Veeam Backup & Replication retrieves VM configuration data from the backup and restores it on the chosen ESXi host/datastore. Next, it instructs VMware vSphere to register the restored VM on the host. If a user selects to change VM configuration (for example, disk format or network settings) during restore, Veeam makes the necessary amendments.

_images/image58.png

3. Creating VM Snapshot

Veeam Backup & Replication requests the vCenter Server or ESXi host to initiate a VM snapshot creation on the restored VM.

Important! A snapshot is not taken if a VM is restored to a VVOL datastore due to vSphere VDDK limitations (see https://pubs.vmware.com/Release_Notes/en/developer/vddk/65/vsphere-vddk-650b-release-notes.html).

_images/image59.png

4. VM Data Transport

Veeam Backup Manager instructs VMware vSphere to create virtual disks for the VM.

To write VM disk data to the target datastore, Veeam Backup & Replication can use one of the 3 transport modes:

  • Direct SAN Access
  • Virtual Applicance (HotAdd)
  • Network (NBD)

For more information about each transport mode, see Veeam Backup & Replication User Guide and the corresponding sections of this document.

4a. Direct SAN Access Data Transport Mode

This mode is available only for VMs that have all disks in thick provisioning.

In the Direct SAN Access mode, Veeam Backup & Replication connects to the ESXi host where the restored VM is registered. The ESXi host locates the VM disks, retrieves metadata about the disk layout on the storage, and sends this metadata to the backup proxy. The backup proxy uses this metadata to copy VM data blocks to the datastore via SAN.

_images/image60.png

4b. Virtual Appliance Data Transport Mode

In the Virtual Appliance transport mode, VM disks from the backup are hot-added to a virtualized Veeam backup proxy. The proxy connects to the ESXi host where the restored VM resides and transfers disk data to the target datastore through the ESX(i) I/O stack. When the data transfer process is finished, disks are unmapped from the backup proxy.

_images/image61.png

4c. Network Data Transport Mode

In the Network transport mode, Veeam backup proxy connects to the ESXi host where the restored VM resides, and writes VM disk data to the target datastore through the LAN channel.

_images/image62.png

5. Committing VM Snapshot

After the proxy finishes writing VM disk data, Veeam Backup & Replication requests the vCenter Server or ESXi host to initiate a snapshot commit for the restored VM.

_images/image63.png

Instant VM Recovery

Step by step description of the IVMR process implemented in Veeam Backup and Replication

anatomy/.%5CvPowerNFS_1.png

1. Initialization Phase

In the initialization phase, Veeam Backup & Replication prepares resources necessary for Instant VM Recovery.

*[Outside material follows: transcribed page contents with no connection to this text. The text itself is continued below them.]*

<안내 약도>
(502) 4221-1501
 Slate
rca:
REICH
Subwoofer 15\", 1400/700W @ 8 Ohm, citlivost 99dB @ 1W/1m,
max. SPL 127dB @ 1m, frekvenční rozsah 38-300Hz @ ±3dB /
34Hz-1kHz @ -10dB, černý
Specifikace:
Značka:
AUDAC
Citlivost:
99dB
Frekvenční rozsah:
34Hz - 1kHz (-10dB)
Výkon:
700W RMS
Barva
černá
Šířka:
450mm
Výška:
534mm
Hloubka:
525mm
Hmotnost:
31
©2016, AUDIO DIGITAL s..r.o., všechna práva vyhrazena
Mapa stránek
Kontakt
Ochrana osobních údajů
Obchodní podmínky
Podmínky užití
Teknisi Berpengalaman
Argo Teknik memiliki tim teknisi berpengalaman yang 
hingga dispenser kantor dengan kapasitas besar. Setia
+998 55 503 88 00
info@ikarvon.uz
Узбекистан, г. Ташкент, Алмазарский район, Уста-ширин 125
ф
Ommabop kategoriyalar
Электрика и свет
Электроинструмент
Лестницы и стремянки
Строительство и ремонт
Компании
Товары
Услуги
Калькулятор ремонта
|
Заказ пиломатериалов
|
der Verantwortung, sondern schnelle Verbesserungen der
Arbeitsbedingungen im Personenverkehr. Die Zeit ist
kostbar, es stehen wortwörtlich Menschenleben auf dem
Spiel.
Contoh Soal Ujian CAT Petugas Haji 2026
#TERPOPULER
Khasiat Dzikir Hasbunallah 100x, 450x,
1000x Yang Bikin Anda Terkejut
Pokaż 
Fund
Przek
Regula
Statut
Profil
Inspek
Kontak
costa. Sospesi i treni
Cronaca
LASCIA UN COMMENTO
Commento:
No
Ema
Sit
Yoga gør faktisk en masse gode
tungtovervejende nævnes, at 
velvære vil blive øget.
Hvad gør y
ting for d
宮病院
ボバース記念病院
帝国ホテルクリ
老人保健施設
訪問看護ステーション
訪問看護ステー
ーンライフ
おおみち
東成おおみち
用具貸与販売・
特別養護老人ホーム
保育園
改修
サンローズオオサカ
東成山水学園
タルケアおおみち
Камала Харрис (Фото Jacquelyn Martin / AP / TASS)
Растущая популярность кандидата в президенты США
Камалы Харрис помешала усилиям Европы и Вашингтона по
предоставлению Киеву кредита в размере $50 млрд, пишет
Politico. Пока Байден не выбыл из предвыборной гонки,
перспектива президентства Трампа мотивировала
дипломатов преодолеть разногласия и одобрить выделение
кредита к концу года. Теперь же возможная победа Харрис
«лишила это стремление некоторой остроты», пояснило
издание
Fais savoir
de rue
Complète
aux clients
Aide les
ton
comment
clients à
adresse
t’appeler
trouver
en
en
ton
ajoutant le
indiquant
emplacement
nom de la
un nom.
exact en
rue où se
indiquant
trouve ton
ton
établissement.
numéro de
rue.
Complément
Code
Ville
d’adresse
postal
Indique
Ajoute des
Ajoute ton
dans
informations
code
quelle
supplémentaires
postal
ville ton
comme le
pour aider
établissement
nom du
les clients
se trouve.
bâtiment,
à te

It performs the following steps:

  • Starts the Veeam Backup Manager process on the Veeam backup server.
  • Checks with the Veeam Backup Service whether the necessary backup infrastructure resources are available for instant VM Recovery.
  • Communicates with the Transport Service on the backup repository to start Veeam Data Mover.

2. NFS Mapping

When backup infrastructure resources are prepared, Veeam Backup & Replication maps an empty NFS datastore to the selected ESXi host. It uses the Veeam vPower NFS Service for this purpose.

Next, Veeam Backup & Replication creates in the Veeam NFS datastore VM configuration files and links to virtual disk files. Virtual disk files remain in the backup on the repository, while all changes to these files are written to the cache file.

3. Registering and Starting VM

The VM runs from the Veeam NFS datastore. VMware vSphere treats the Veeam NFS datastore as any regular datastore. For this reason, with the recovered VM you can perform all actions that vCenter Server/ESXi supports for regular VMs.

4. Migrating guest to production datastore

To migrate VM disk data to a production datastore, use VMware Storage vMotion or Veeam Quick Migration. For details, see Veeam Backup & Replication User Guide.

Performance concerns

Read pattern

Usually reseved for the guests requiring the best possible RTOs, the IVMR process is read intensive and its performance is directly related to the performance of the underlying repository. Very good results can obtained from standard drives repositories (sometimes even offering faster boot time than the production guest) while deduplication appliances might be considered carefully for such kind of use.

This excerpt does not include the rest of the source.